I have that article opened from within ArXiv.

Our work began down river from LSU in River Ridge, just south of the NOLA airport and north of the quarter, in a high school geometry class where we were walking deeper and deeper inside the tetrahedral-octahedral couplet. When we bumped into the Planck Wall, we turned around and quite intentionally applied base-2 using the Planck’s length to come out 112 steps back into the classroom and then to go the next 90 steps to the edge of the universe, the current expansion, and this very day and time.

We thought it was entirely cool.

Then I started looking at it. Of course, Kees Boeke did his base-10 and IMAX did a heck of a promotion of it. It took a couple of years to believe folks who told us, “This is the first time that a base-2 chart has been done.”  The chart gives us 64 notations prior to the CERN-scale. The 25th notation brings us out to 1.8090539×10-36 seconds. The first second is just with Notation-144, the first light year is within Notation-169, the first million years is within Notation-189 and the first billion years is within Notation-199.

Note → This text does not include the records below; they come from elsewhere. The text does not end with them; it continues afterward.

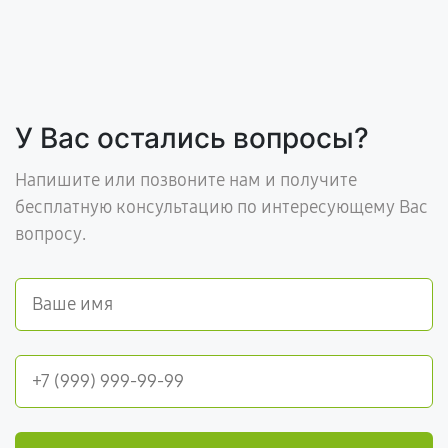
У Вас остались вопросы?
Напишите или позвоните нам и получите
бесплатную консультацию по интересующему Вас
вопросу.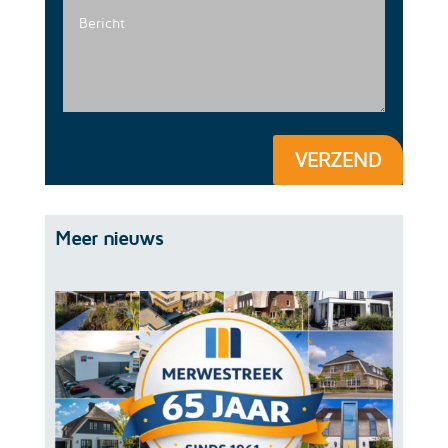
VERZEND
Meer nieuws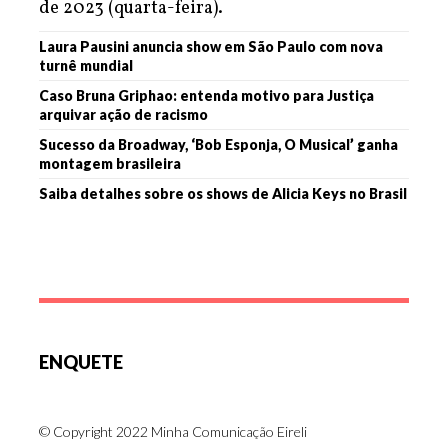
de 2023 (quarta-feira).
Laura Pausini anuncia show em São Paulo com nova
turnê mundial
Caso Bruna Griphao: entenda motivo para Justiça
arquivar ação de racismo
Sucesso da Broadway, ‘Bob Esponja, O Musical’ ganha
montagem brasileira
Saiba detalhes sobre os shows de Alicia Keys no Brasil
ENQUETE
© Copyright 2022 Minha Comunicação Eireli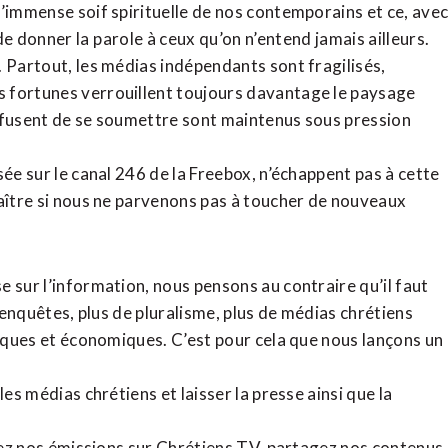
l’immense soif spirituelle de nos contemporains et ce, ave
de donner la parole à ceux qu’on n’entend jamais ailleurs.
. Partout, les médias indépendants sont fragilisés,
 fortunes verrouillent toujours davantage le paysage
refusent de se soumettre sont maintenus sous pression
sée sur le canal 246 de la Freebox, n’échappent pas à cette
raître si nous ne parvenons pas à toucher de nouveaux
 sur l’information, nous pensons au contraire qu’il faut
d’enquêtes, plus de pluralisme, plus de médias chrétiens
tiques et économiques. C’est pour cela que nous lançons un
es médias chrétiens et laisser la presse ainsi que la
rdez nos émissions sur Chrétiens TV, partagez nos contenus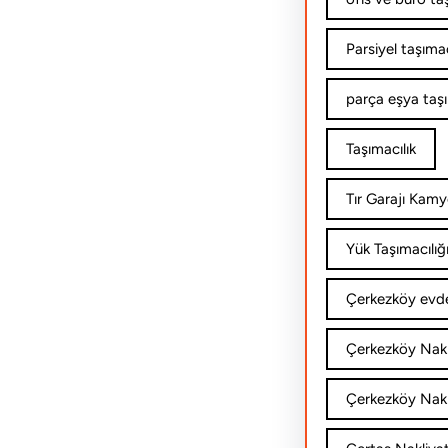
Parsiyel taşımac
parça eşya taş
Taşımacılık
Tır Garajı Kamy
Yük Taşımacılığ
Çerkezköy evde
Çerkezköy Nakl
Çerkezköy Nakli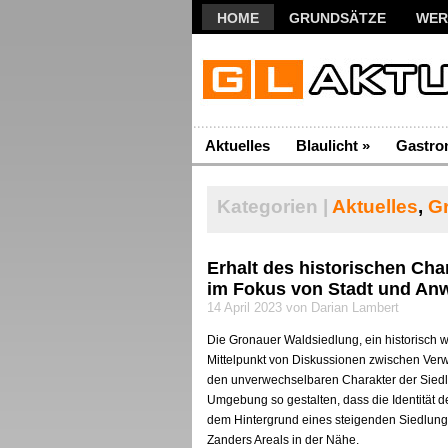
HOME
GRUNDSÄTZE
WER
Aktuelles
Blaulicht
»
Gastro
Kategorien |
Aktuelles
,
G
Erhalt des historischen Ch
im Fokus von Stadt und An
14 April 2023 von Darian Lambert
Die Gronauer Waldsiedlung, ein historisch w
Mittelpunkt von Diskussionen zwischen Verw
den unverwechselbaren Charakter der Siedl
Umgebung so gestalten, dass die Identität de
dem Hintergrund eines steigenden Siedlung
Zanders Areals in der Nähe.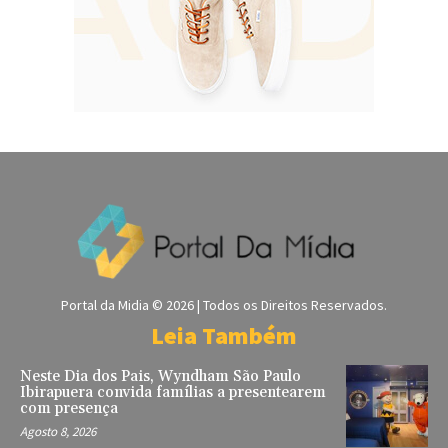
Portal da Midia © 2026 | Todos os Direitos Reservados.
Leia Também
Neste Dia dos Pais, Wyndham São Paulo
Ibirapuera convida famílias a presentearem
com presença
Agosto 8, 2026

If we start cold like Lemaître did in 1927, the first manifestation is possibly a primordial sphere. The stacking of spheres opens cubic-close packing of equal spheres as early as Notation-2. That possibly opens the dynamics within Fourier Transform; and rather quickly, the rest is history.

All the numbers for big bang dynamics are quickly picked up and encapsulated.

That’s all well-and-good, but we are nobody from nowhere special. We have deep holes in our knowledge and understanding and we need help either to plot a path forward or to shut this thing down.

I would be deeply grateful for any help you can give us! Thank you.

Warmly,
Bruce

First email: 17 April 2019

Dear Prof. Dr. Abhay Ashtekar:

Apparently we took a road less traveled and fell into Alice’s rabbit hole.

Can we double the Planck base units? Frank Wilczek said, “Yes.” But, is it meaningful? We applied base-2 from Planck’s units and in 67 steps we were up into the CERN scale. In 112 steps we were at the size of our original tetrahedron (and octahedron within it). In 143 steps we’re just over one second. Go to Notation-169 for one light year, Notation-179 for 1000 years, Notation-189 for a million years, and Notation-199 for a billion years. In 202 steps we were out to the approximate age and size of the universe. Our chart: https://81018.com/chart/

It’s a sweet map of the universe, a little like Boeke’s base-10, but more granular and by definition it goes from the Planck base-units to the current time and the current expansion of the universe. But, is it meaningful? We’ve looked at many doubling functions and believe it should be or else logic is failing us somewhere.

Might you help advise? Is this a fantasy? If so, is there a way back to reality? Thank you very much.